L’auteur et le réalisateur du film «Game Over – La chute de Credit Suisse», Arthur Rutishauser – également rédacteur en chef de la «SonntagsZeitung» – et Simon Helbling, reviennent sur la fin de Credit Suisse et leur travail sur ce documentaire. Il sera décliné sous forme de série prochainement

Sur les écrans dès ce mercredi, Game Over – La chute de Credit Suisse retrace les cinquante dernières années de la banque, jusqu’à sa reprise en catastrophe par UBS, le 19 mars 2023.

Le Temps: Pourquoi avez-vous choisi de raconter la chute de Credit Suisse en partant du scandale de Chiasso, en 1997?

Arthur Rutishauser: Après ce scandale, Rainer Gut est arrivé à la tête de Credit Suisse et a lancé l’expansion aux Etats-Unis. La banque y a perdu tellement d’argent pendant vingt ans que c’est une des raisons de sa disparition.

A partir de quel moment Credit Suisse ne pouvait-elle plus être sauvée selon vous?

A. R.: Un an avant la chute, la banque d’investissement aurait pu être vendue et le groupe aurait tenu, peut-être avec l’aide de la BNS. Mais pour tourner la page et redresser la banque, il aurait fallu intervenir en 2015 ou 2016, au moment où Tidjane Thiam est arrivé. Par ailleurs, la taille de la banque a commencé à être réduite à partir de 2012. Les coûts étaient trop élevés par rapport à l’activité, mais il n’a jamais été décidé d’arrêter certains métiers. La banque a voulu faire de tout mais moins, et en prenant plus de risques, ce n’était pas la bonne stratégie.
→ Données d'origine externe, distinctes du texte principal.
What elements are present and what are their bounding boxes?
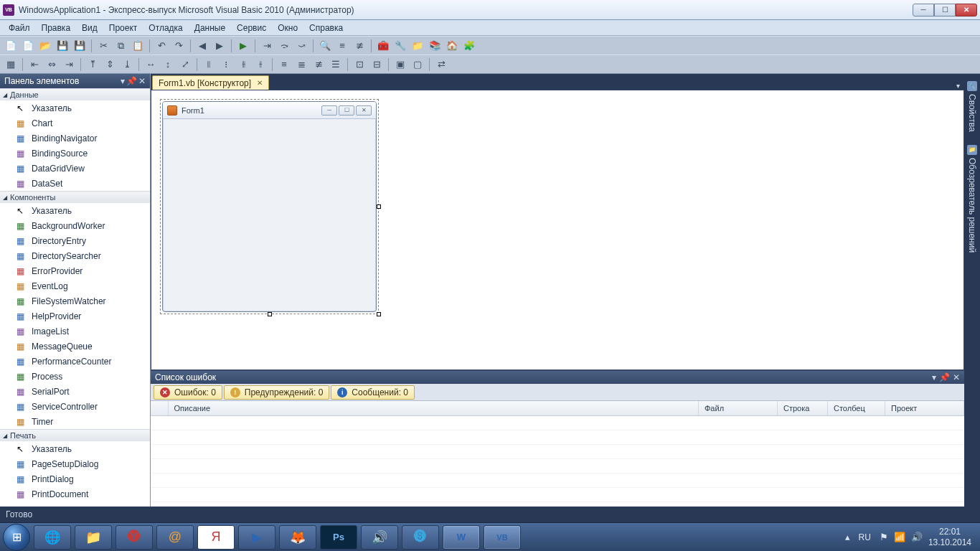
- toolbox-group[interactable]: ◢Печать: [0, 429, 150, 441]
- form-selection[interactable]: Form1 ─ ☐ ✕: [160, 99, 379, 314]
- task-volume[interactable]: 🔊: [361, 525, 398, 550]
- task-visualstudio[interactable]: VB: [484, 525, 521, 550]
- menu-файл[interactable]: Файл: [3, 22, 36, 34]
- toolbox-item[interactable]: ▦Timer: [0, 414, 150, 429]
- same-width-button[interactable]: ↔: [143, 57, 159, 72]
- toolbox-group[interactable]: ◢Данные: [0, 88, 150, 100]
- undo-button[interactable]: ↶: [154, 38, 169, 54]
- error-column-header[interactable]: Столбец: [828, 401, 885, 416]
- add-item-button[interactable]: 📄: [20, 38, 36, 54]
- error-list-table[interactable]: ОписаниеФайлСтрокаСтолбецПроект: [151, 401, 964, 507]
- paste-button[interactable]: 📋: [130, 38, 146, 54]
- doc-tab-close-icon[interactable]: ✕: [257, 79, 263, 87]
- toolbox-item[interactable]: ▦ImageList: [0, 324, 150, 339]
- error-list-dropdown-icon[interactable]: ▾: [932, 372, 936, 382]
- new-project-button[interactable]: 📄: [3, 38, 19, 54]
- toolbox-close-icon[interactable]: ✕: [138, 76, 146, 86]
- same-size-button[interactable]: ⤢: [177, 57, 193, 72]
- align-left-button[interactable]: ⇤: [27, 57, 42, 72]
- align-center-button[interactable]: ⇔: [44, 57, 60, 72]
- errors-filter-button[interactable]: ✕ Ошибок: 0: [154, 385, 222, 400]
- step-out-button[interactable]: ⤻: [293, 38, 309, 54]
- error-list-close-icon[interactable]: ✕: [953, 372, 960, 382]
- toolbox-item[interactable]: ▦Chart: [0, 116, 150, 131]
- save-button[interactable]: 💾: [55, 38, 70, 54]
- menu-отладка[interactable]: Отладка: [143, 22, 188, 34]
- toolbox-button[interactable]: 🧰: [375, 38, 391, 54]
- save-all-button[interactable]: 💾: [72, 38, 88, 54]
- solution-explorer-tab[interactable]: 📁 Обозреватель решений: [966, 141, 979, 257]
- menu-вид[interactable]: Вид: [76, 22, 103, 34]
- hspace-equal-button[interactable]: ⫴: [201, 57, 217, 72]
- start-page-button[interactable]: 🏠: [444, 38, 460, 54]
- toolbox-group[interactable]: ◢Компоненты: [0, 191, 150, 203]
- vspace-remove-button[interactable]: ☰: [328, 57, 344, 72]
- toolbox-item[interactable]: ▦PerformanceCounter: [0, 354, 150, 369]
- task-chrome[interactable]: 🌐: [34, 525, 71, 550]
- toolbox-item[interactable]: ▦BindingSource: [0, 146, 150, 161]
- toolbox-item[interactable]: ▦DataSet: [0, 176, 150, 191]
- align-middle-button[interactable]: ⇕: [102, 57, 118, 72]
- form-window[interactable]: Form1 ─ ☐ ✕: [162, 101, 377, 312]
- task-firefox[interactable]: 🦊: [279, 525, 316, 550]
- toolbox-item[interactable]: ▦ErrorProvider: [0, 263, 150, 278]
- menu-сервис[interactable]: Сервис: [231, 22, 272, 34]
- resize-handle-e[interactable]: [377, 204, 381, 209]
- step-into-button[interactable]: ⇥: [259, 38, 275, 54]
- resize-handle-se[interactable]: [377, 312, 381, 316]
- toolbox-item[interactable]: ▦FileSystemWatcher: [0, 293, 150, 309]
- task-skype[interactable]: 🅢: [402, 525, 439, 550]
- tray-network-icon[interactable]: 📶: [894, 532, 905, 542]
- toolbox-item[interactable]: ▦HelpProvider: [0, 309, 150, 324]
- error-column-header[interactable]: Проект: [885, 401, 964, 416]
- error-list-pin-icon[interactable]: 📌: [939, 372, 950, 382]
- toolbox-item[interactable]: ▦PrintDocument: [0, 486, 150, 501]
- error-column-header[interactable]: [151, 401, 168, 416]
- comment-button[interactable]: ≡: [334, 38, 350, 54]
- align-grid-button[interactable]: ▦: [3, 57, 19, 72]
- error-column-header[interactable]: Файл: [699, 401, 778, 416]
- same-height-button[interactable]: ↕: [160, 57, 176, 72]
- align-right-button[interactable]: ⇥: [61, 57, 77, 72]
- props-button[interactable]: 🔧: [392, 38, 408, 54]
- tray-show-hidden-icon[interactable]: ▴: [845, 532, 850, 542]
- run-button[interactable]: ▶: [235, 38, 251, 54]
- toolbox-item[interactable]: ▦BindingNavigator: [0, 131, 150, 146]
- start-button[interactable]: ⊞: [3, 524, 30, 551]
- toolbox-item[interactable]: ▦BackgroundWorker: [0, 218, 150, 233]
- solution-button[interactable]: 📁: [410, 38, 425, 54]
- task-yandex[interactable]: 🅨: [116, 525, 153, 550]
- redo-button[interactable]: ↷: [171, 38, 187, 54]
- task-mail[interactable]: @: [156, 525, 194, 550]
- menu-правка[interactable]: Правка: [36, 22, 77, 34]
- obj-browser-button[interactable]: 📚: [427, 38, 443, 54]
- find-button[interactable]: 🔍: [317, 38, 333, 54]
- resize-handle-s[interactable]: [268, 312, 272, 316]
- menu-справка[interactable]: Справка: [303, 22, 349, 34]
- uncomment-button[interactable]: ≢: [352, 38, 367, 54]
- nav-back-button[interactable]: ◀: [194, 38, 210, 54]
- task-explorer[interactable]: 📁: [75, 525, 112, 550]
- hspace-dec-button[interactable]: ⫵: [235, 57, 251, 72]
- toolbox-pin-icon[interactable]: 📌: [126, 76, 137, 86]
- toolbox-body[interactable]: ◢Данные↖Указатель▦Chart▦BindingNavigator…: [0, 88, 150, 507]
- toolbox-item[interactable]: ▦Process: [0, 369, 150, 384]
- toolbox-item[interactable]: ↖Указатель: [0, 441, 150, 456]
- task-word[interactable]: W: [443, 525, 480, 550]
- error-column-header[interactable]: Строка: [778, 401, 828, 416]
- center-h-button[interactable]: ⊡: [352, 57, 367, 72]
- tray-clock[interactable]: 22:01 13.10.2014: [928, 527, 971, 547]
- toolbox-item[interactable]: ↖Указатель: [0, 100, 150, 116]
- tab-order-button[interactable]: ⇄: [433, 57, 449, 72]
- vspace-dec-button[interactable]: ≢: [311, 57, 326, 72]
- warnings-filter-button[interactable]: ! Предупреждений: 0: [224, 385, 330, 400]
- doc-tabs-dropdown-icon[interactable]: ▾: [952, 82, 964, 90]
- hspace-remove-button[interactable]: ⫳: [253, 57, 268, 72]
- menu-окно[interactable]: Окно: [272, 22, 303, 34]
- task-yandex2[interactable]: Я: [197, 525, 235, 550]
- send-back-button[interactable]: ▢: [410, 57, 425, 72]
- toolbox-item[interactable]: ▦ServiceController: [0, 399, 150, 414]
- properties-tab[interactable]: 🔧 Свойства: [966, 77, 979, 136]
- close-button[interactable]: ✕: [956, 4, 977, 17]
- toolbox-item[interactable]: ▦PageSetupDialog: [0, 456, 150, 471]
Le film donne l’impression que Credit Suisse a rejeté toutes les initiatives qui auraient pu améliorer sa situation, par exemple lorsque l’éphémère président Antonio Horta-Osorio a voulu mener des réformes. Est-ce le cas?

A. R.: Effectivement, et en plus il n’avait probablement pas une personnalité adaptée à une banque suisse. Mais il ne faut pas oublier que les dirigeants en place à ce moment-là ne voulaient pas de lui.

Quelle opinion avez-vous sur le rapport de la Commission d’enquête parlementaire sur Credit Suisse?

A. R.: Il apporte beaucoup de détails intéressants, sur les faits, mais il n’attribue aucune responsabilité. Les conclusions ne vont pas aider.

Y a-t-il des éléments que vous n’avez pas utilisés dans le film?

Simon Helbling: Oui, et certains étaient très intéressants. L’affaire Credit Suisse a fourni beaucoup d’histoires intéressantes. Ce qui s’est passé n’a pas été bon pour la Suisse ou pour les gens concernés, mais pour un film, c’était très riche. Nous avons montré les histoires les plus fortes ou les plus horribles dans le film. La série qui sortira plus tard les abordera plus en profondeur, avec le même arc narratif.

Avez-vous reçu des pressions pour que le film ne se fasse pas?

S. H. Clairement, parfois très directes. Mais j’ai ressenti beaucoup plus de pression à cause de la responsabilité qu’a un tel film. Pour la Suisse, il est capital que nous parlions de ce qui est arrivé. (S. Ru.)